For an overview of the incident and the cyberattack and security implications, Digital diary heard from Tyler Glotz, Director, Governance, Risk and Compliance at LogRhythm.
A major issue for Glotz concerns the type of information that was affected by the data breach and the implications for the community as a whole. Here, Glotz notes, “This breach of personally identifiable information reflects the challenging nature of information protection within state and local government agencies.”
At the heart of the problem, says Glotz, are the finances available. He says, “Limited infosec budgets increase the risk of non-public data being accidentally released or intentionally breached by bad actors.

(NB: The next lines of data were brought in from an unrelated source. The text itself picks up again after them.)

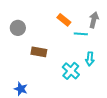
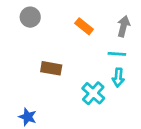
gray circle: (18, 28) -> (30, 17), moved
cyan line: (81, 34) -> (117, 54), moved

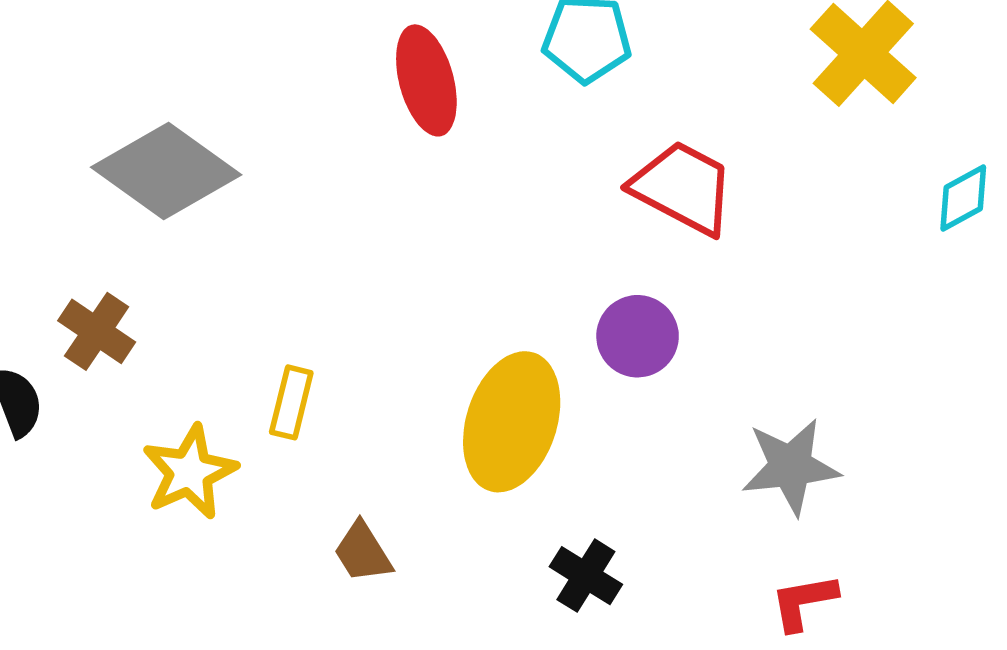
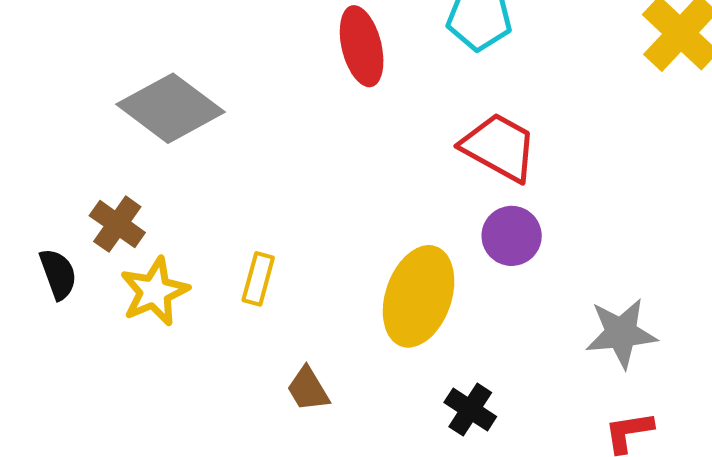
red trapezoid: (683, 188) -> (499, 147), moved
yellow star: (190, 472) -> (154, 292), moved

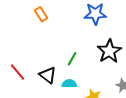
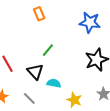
green line: (72, 59) -> (48, 50), moved

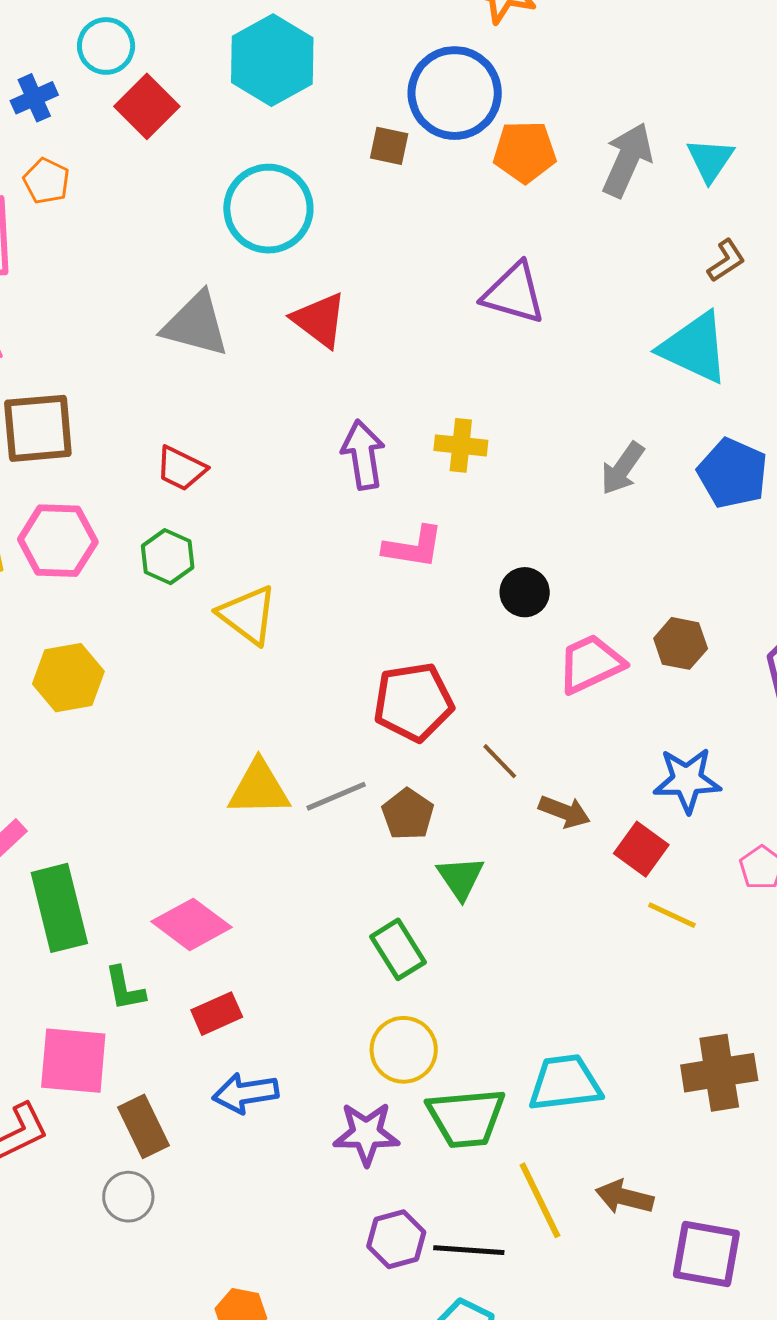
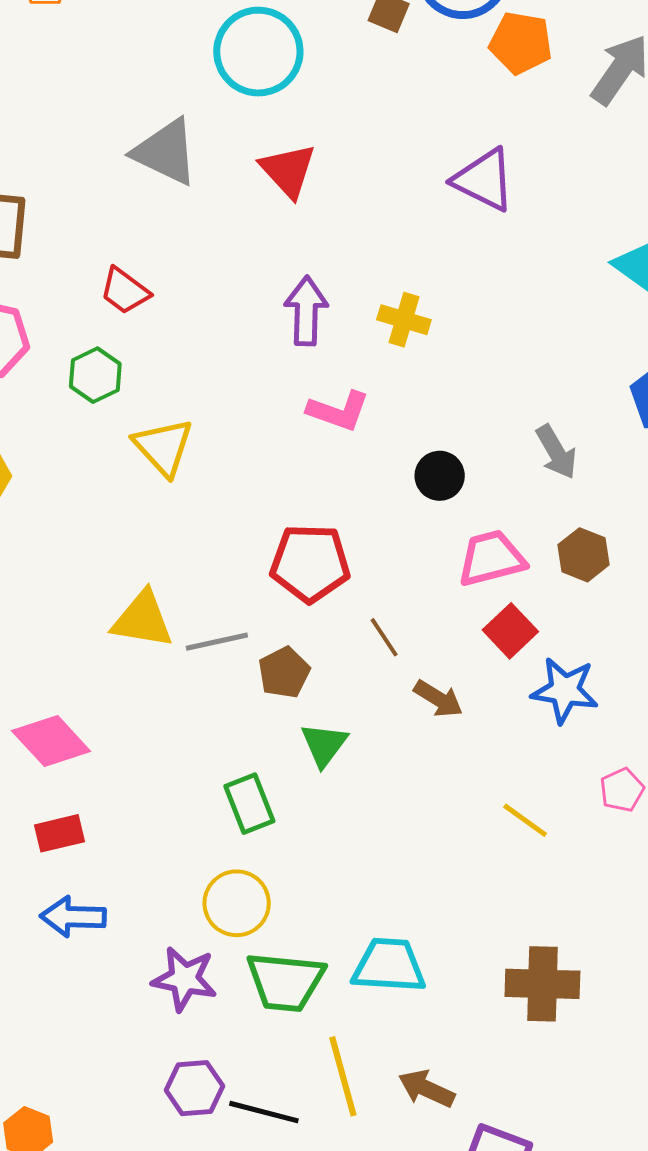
gray arrow: (622, 468) -> (556, 452), moved, turned -76
red square: (641, 849) -> (510, 631), moved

We still don’t know if this is a mistake or a hack, but the Fresno County Sheriff’s Office suggests that those affected file a police report online.
Other aspects of the attack raise concerns about cybercriminals’ operational tactics, as well as information about vulnerabilities within organizations in general.
With such concerns, Glotz warns, “This event also raises questions about insiders or hacktivists reacting to nationwide changes in concealed carry law that came from NYSRPA against Bruen days prior. The list was circulated on several social media sites immediately after being made public. Disclosure of sensitive data increases the actual physical security risk that results from a breach like this.
As with any attack, lessons can be learned and corrective actions implemented to fend off the possibility of similar incidents occurring.
Here, Glotz says, “State and local government entities should ensure they implement strong access controls, change management, and robust data classification procedures and processes to avoid inadvertently releasing personal information like this, or to prevent them from being violated.
Glotz acknowledges that companies need to do more to ward off such attacks in the future, noting, “This incident underscores the importance of application and product security testing to ensure things like this don’t happen. before anything goes into production. When deploying a new platform, it is recommended to perform a data privacy impact assessment to determine what risks exist and how they can be mitigated.